6. You don’t have a thyroid problem. You’re just fat.
Hypothyroidism is a medical condition that prevents people from producing enough of the thyroid hormone. Aside from increasing the risk of joint pain and infertility, it can also lead to an increased appetite and, thus, weight gain.
Many people use that as a crutch for being overweight, claiming to have a “thyroid problem.” Despite their best attempts they are unable to get in shape. However, just 2% of women and 0.2% of men are affected by hypothyroidism. The chances are that diet, exercise and lifestyle are responsible for one’s weight management issues.
7. You can change how your brain thinks.
If you don’t like your outlook on life or if you’re plagued by negative thoughts and anxiety, you can force your brain to change. That’s one of the aspects of Cognitive Behavioural Therapy, which has been clinically proven to improve mental health.
Put simply, our minds are quite malleable. Through practice, we can strengthen our brains’ positive neural pathways by training ourselves to think healthy thoughts. Simultaneously, we can weaken destructive neural pathways by blocking out or reducing negative thoughts. If you think negatively often, then it’s probably only going to continue. But if you try to stop yourself and redirect your mind to something positive, that will eventually become your norm.
8. Donald Trump inherited over $400 million from his dad.

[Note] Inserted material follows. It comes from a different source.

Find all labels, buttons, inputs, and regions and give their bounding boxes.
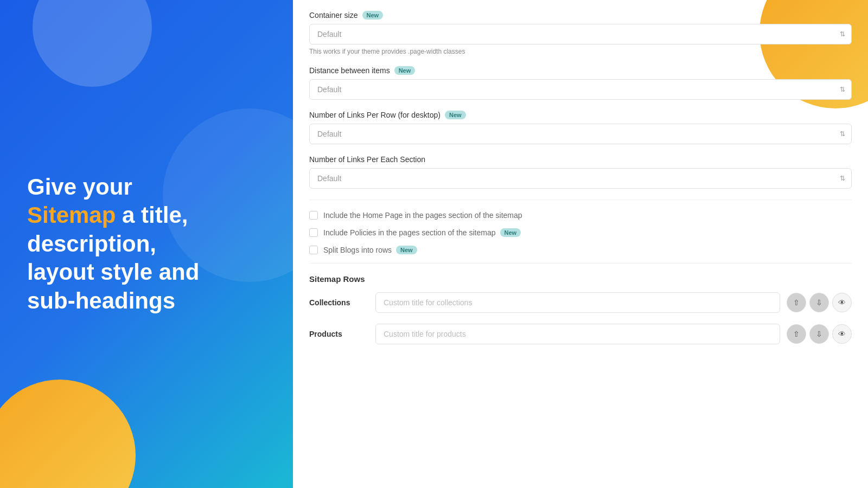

Donald Trump is not a self-made billionaire. In fact, he inherited at least $413 million from his father, Fred Trump, who actually was a self-made real estate mogul. While there’s nothing wrong with using dad’s money, The Donald has spent his entire adult life building a brand on his alleged business prowess. In 2015 he claimed that he borrowed just $1 million from his father, which he then supposedly turned into $10 billion. He, of course, was lying.
Further, the New York Times, which uncovered the inheritance, found blatant evidence of Trump and his family committing crimes to avoid the tax consequences of passing down the generational wealth. Fortunately for them, they are protected from prosecution by statutes of limitations. However, his sister Maryanne, a federal judge, was forced to retire from the bench in 2019 in order to avoid further probes into her past.

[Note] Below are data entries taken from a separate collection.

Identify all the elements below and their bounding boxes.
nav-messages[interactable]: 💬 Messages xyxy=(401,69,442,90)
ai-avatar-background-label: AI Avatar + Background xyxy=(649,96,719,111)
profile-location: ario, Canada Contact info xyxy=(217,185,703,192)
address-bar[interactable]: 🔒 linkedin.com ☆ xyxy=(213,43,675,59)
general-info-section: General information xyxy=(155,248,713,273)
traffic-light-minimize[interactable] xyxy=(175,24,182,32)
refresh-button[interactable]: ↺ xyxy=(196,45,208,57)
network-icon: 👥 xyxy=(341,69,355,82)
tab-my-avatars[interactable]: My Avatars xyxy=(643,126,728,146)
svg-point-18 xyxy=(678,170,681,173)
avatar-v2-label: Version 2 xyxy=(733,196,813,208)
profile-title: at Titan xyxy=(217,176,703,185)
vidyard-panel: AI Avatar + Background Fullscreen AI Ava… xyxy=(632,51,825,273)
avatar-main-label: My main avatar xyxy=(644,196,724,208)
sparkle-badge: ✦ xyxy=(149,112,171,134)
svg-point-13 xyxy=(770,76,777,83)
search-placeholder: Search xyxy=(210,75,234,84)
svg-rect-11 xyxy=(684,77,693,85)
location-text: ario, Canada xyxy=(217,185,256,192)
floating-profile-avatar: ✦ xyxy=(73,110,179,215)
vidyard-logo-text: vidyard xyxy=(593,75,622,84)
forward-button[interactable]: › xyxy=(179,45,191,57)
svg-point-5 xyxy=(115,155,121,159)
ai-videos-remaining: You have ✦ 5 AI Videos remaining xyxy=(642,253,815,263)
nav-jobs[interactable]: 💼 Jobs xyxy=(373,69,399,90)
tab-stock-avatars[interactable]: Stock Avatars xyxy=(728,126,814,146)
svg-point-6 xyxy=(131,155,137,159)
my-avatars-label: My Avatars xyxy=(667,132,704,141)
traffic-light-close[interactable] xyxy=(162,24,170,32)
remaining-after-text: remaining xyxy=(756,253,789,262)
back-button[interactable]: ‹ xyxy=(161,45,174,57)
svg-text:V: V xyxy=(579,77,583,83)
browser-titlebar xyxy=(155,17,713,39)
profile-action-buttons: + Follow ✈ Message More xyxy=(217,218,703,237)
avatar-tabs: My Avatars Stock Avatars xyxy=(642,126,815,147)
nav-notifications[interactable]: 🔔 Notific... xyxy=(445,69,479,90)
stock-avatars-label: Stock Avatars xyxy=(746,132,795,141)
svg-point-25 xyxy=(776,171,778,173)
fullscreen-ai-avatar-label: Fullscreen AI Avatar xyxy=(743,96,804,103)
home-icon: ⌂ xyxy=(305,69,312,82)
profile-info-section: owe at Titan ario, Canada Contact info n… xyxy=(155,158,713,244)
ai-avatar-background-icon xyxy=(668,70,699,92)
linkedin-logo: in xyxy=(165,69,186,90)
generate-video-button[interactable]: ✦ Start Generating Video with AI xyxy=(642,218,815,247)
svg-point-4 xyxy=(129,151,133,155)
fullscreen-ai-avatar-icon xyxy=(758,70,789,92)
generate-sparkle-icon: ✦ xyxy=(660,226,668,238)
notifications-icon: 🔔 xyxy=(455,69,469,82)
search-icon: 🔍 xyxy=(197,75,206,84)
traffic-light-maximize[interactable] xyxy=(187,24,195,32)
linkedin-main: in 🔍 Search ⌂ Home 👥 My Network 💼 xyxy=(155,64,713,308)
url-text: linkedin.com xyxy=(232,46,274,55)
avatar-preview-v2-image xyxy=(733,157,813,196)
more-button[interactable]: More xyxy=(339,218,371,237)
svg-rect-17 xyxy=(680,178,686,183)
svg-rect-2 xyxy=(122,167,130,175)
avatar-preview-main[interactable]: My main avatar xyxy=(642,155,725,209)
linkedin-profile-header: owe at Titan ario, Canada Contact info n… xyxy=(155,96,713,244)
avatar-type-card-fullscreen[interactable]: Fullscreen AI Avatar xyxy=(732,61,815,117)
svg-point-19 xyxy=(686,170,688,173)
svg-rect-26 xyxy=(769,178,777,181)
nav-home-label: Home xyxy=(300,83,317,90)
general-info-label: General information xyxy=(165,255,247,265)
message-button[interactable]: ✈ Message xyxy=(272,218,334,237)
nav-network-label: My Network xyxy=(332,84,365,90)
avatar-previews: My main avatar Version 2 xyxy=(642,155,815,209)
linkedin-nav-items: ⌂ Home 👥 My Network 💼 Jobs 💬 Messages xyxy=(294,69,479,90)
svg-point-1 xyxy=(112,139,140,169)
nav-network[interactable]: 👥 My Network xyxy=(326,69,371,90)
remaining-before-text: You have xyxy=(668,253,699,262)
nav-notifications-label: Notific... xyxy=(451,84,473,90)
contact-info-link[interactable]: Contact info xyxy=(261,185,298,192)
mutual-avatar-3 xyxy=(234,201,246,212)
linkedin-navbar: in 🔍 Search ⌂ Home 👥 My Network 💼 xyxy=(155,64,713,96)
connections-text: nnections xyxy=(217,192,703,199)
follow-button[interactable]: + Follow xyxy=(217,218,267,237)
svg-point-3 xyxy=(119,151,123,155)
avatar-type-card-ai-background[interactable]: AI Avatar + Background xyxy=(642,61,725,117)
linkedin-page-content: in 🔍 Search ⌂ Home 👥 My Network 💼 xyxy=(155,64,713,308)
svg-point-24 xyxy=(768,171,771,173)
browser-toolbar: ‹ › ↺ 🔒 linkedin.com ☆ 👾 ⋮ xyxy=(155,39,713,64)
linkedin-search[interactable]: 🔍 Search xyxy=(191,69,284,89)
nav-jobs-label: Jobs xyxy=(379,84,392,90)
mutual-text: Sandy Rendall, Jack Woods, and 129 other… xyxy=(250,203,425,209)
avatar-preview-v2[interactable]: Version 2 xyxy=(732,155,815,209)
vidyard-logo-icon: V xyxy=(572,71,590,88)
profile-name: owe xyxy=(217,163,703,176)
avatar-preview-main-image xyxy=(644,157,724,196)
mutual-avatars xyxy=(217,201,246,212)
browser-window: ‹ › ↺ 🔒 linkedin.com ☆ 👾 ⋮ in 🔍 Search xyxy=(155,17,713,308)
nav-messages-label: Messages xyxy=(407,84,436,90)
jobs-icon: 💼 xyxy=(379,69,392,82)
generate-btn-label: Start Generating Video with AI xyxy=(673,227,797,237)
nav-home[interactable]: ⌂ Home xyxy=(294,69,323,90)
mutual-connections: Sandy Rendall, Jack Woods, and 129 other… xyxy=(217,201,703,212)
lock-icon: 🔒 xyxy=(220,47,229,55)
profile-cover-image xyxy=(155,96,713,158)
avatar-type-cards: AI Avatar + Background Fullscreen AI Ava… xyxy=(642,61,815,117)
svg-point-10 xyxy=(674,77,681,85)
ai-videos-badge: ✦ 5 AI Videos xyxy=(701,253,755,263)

The New York Times reporters received a Pulitzer Prize for their article.
9. Half of the world’s billionaires inherited their wealth.

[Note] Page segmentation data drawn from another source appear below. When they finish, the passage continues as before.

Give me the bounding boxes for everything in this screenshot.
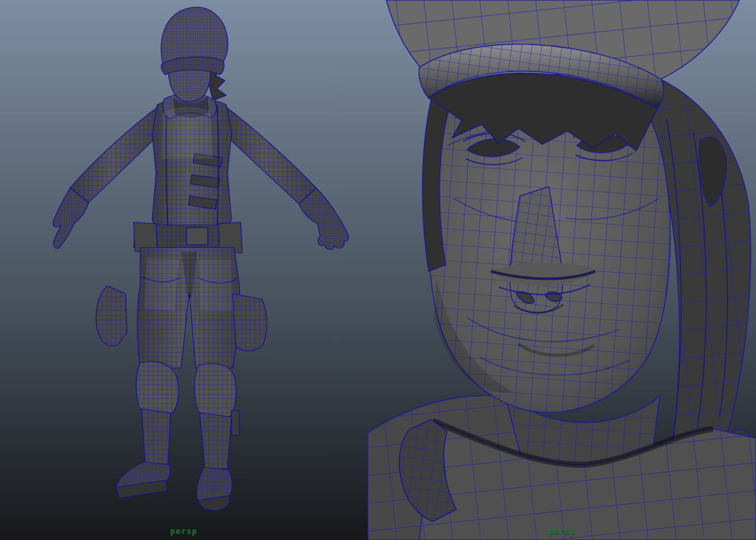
head-wireframe-canvas <box>368 0 756 540</box>
viewport-left-persp[interactable]: persp <box>0 0 368 540</box>
maya-viewport-split: persp <box>0 0 756 540</box>
viewport-right-persp[interactable]: persp <box>368 0 756 540</box>
belt-buckle <box>187 228 208 245</box>
fullbody-wireframe-canvas <box>0 0 368 540</box>
shin-strap <box>231 410 239 435</box>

In a similar vein, almost half of the real billionaires alive inherited all or some of their fortunes. While we typically think about people like Mark Cuban, Bill Gates, Elon Musk and Jeff Bezos, who built their empires from scratch, the fact is that many of the super-rich are just super-lucky. They happened to have wealthy parents and grandparents. Had they been born into different families, their financial experiences would be drastically different.
10. You don’t die of old age.
Humans don’t come with an expiration date. We don’t just die because we get too old. Rather, as we age our cells are less able to combat diseases, disorders and other health issues. For example, when elderly people with Alzheimer’s disease die in their sleep, it’s often because their swallowing systems fail. They inhale fluid and food, catch pneumonia and pass away. Age is a facilitator, not a cause, of death.